* **Assigned task**: Set down, exactly as written, the line containing "Target: left kidney." and all the lines that follow it to the end of the entries below, omitting every picture.

Given data START

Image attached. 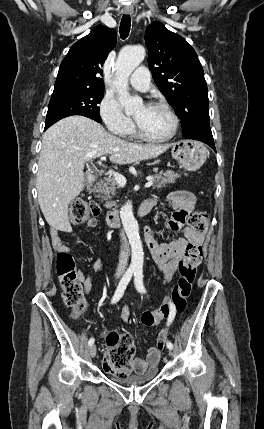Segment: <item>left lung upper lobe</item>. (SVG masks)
<instances>
[{
    "instance_id": "5c2ea615",
    "label": "left lung upper lobe",
    "mask_w": 264,
    "mask_h": 429,
    "mask_svg": "<svg viewBox=\"0 0 264 429\" xmlns=\"http://www.w3.org/2000/svg\"><path fill=\"white\" fill-rule=\"evenodd\" d=\"M145 42L153 79L180 117L183 137L210 127L207 85L194 49L161 22L147 27Z\"/></svg>"
}]
</instances>
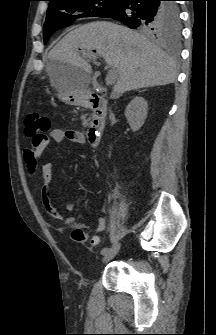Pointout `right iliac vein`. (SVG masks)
Segmentation results:
<instances>
[{"mask_svg": "<svg viewBox=\"0 0 216 335\" xmlns=\"http://www.w3.org/2000/svg\"><path fill=\"white\" fill-rule=\"evenodd\" d=\"M121 242H115L112 247L110 248L109 252L106 253L103 258H102V262L106 263L110 260H112L114 257H116V255L119 253L120 249H121Z\"/></svg>", "mask_w": 216, "mask_h": 335, "instance_id": "1", "label": "right iliac vein"}]
</instances>
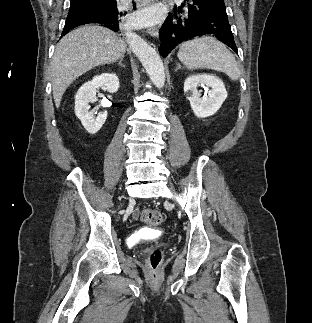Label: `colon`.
Listing matches in <instances>:
<instances>
[{
	"label": "colon",
	"mask_w": 312,
	"mask_h": 323,
	"mask_svg": "<svg viewBox=\"0 0 312 323\" xmlns=\"http://www.w3.org/2000/svg\"><path fill=\"white\" fill-rule=\"evenodd\" d=\"M141 218L144 222L151 225H158L163 221V214L155 209L143 208L141 211ZM161 259V251L155 249L149 255L150 269H159V261Z\"/></svg>",
	"instance_id": "colon-1"
}]
</instances>
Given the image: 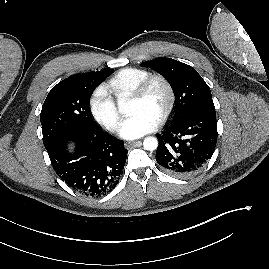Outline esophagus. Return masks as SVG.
I'll list each match as a JSON object with an SVG mask.
<instances>
[{
	"label": "esophagus",
	"instance_id": "esophagus-1",
	"mask_svg": "<svg viewBox=\"0 0 269 269\" xmlns=\"http://www.w3.org/2000/svg\"><path fill=\"white\" fill-rule=\"evenodd\" d=\"M140 141H127L125 142V148H129L133 145H136L137 143H139Z\"/></svg>",
	"mask_w": 269,
	"mask_h": 269
}]
</instances>
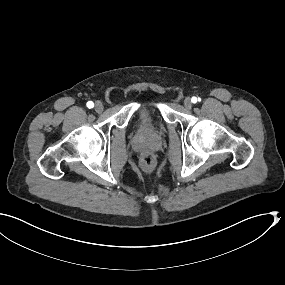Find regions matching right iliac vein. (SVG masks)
Instances as JSON below:
<instances>
[{
  "label": "right iliac vein",
  "instance_id": "right-iliac-vein-1",
  "mask_svg": "<svg viewBox=\"0 0 285 285\" xmlns=\"http://www.w3.org/2000/svg\"><path fill=\"white\" fill-rule=\"evenodd\" d=\"M95 110H96V112L101 113L104 110L103 104L101 102H99V101L96 102Z\"/></svg>",
  "mask_w": 285,
  "mask_h": 285
}]
</instances>
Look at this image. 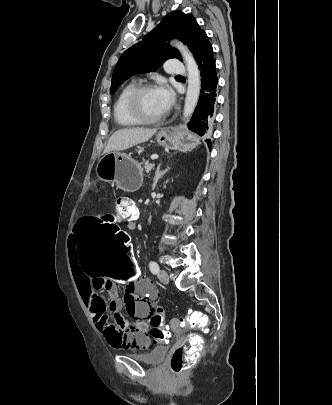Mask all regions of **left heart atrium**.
I'll list each match as a JSON object with an SVG mask.
<instances>
[{
	"mask_svg": "<svg viewBox=\"0 0 332 405\" xmlns=\"http://www.w3.org/2000/svg\"><path fill=\"white\" fill-rule=\"evenodd\" d=\"M157 92L164 108L168 110L174 102V93L172 89L168 85L162 84L157 88Z\"/></svg>",
	"mask_w": 332,
	"mask_h": 405,
	"instance_id": "39dd6f15",
	"label": "left heart atrium"
}]
</instances>
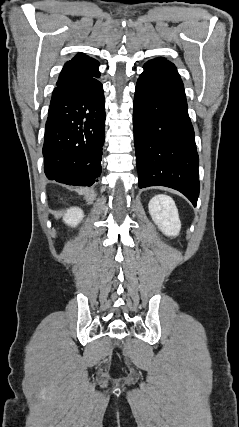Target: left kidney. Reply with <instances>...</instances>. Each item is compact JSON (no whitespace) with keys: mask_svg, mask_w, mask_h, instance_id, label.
<instances>
[{"mask_svg":"<svg viewBox=\"0 0 239 427\" xmlns=\"http://www.w3.org/2000/svg\"><path fill=\"white\" fill-rule=\"evenodd\" d=\"M149 213L159 229L168 236H177L181 229L178 210L173 199L156 195L149 201Z\"/></svg>","mask_w":239,"mask_h":427,"instance_id":"left-kidney-1","label":"left kidney"}]
</instances>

Given data END

* **Answer space**:
Target: left kidney. Reply with <instances>...</instances>. Each item is compact JSON (no whitespace) with keys: mask_svg, mask_w, mask_h, instance_id, label.
<instances>
[{"mask_svg":"<svg viewBox=\"0 0 239 427\" xmlns=\"http://www.w3.org/2000/svg\"><path fill=\"white\" fill-rule=\"evenodd\" d=\"M149 213L159 229L168 236H177L181 229L178 210L173 199L156 195L149 201Z\"/></svg>","mask_w":239,"mask_h":427,"instance_id":"left-kidney-1","label":"left kidney"}]
</instances>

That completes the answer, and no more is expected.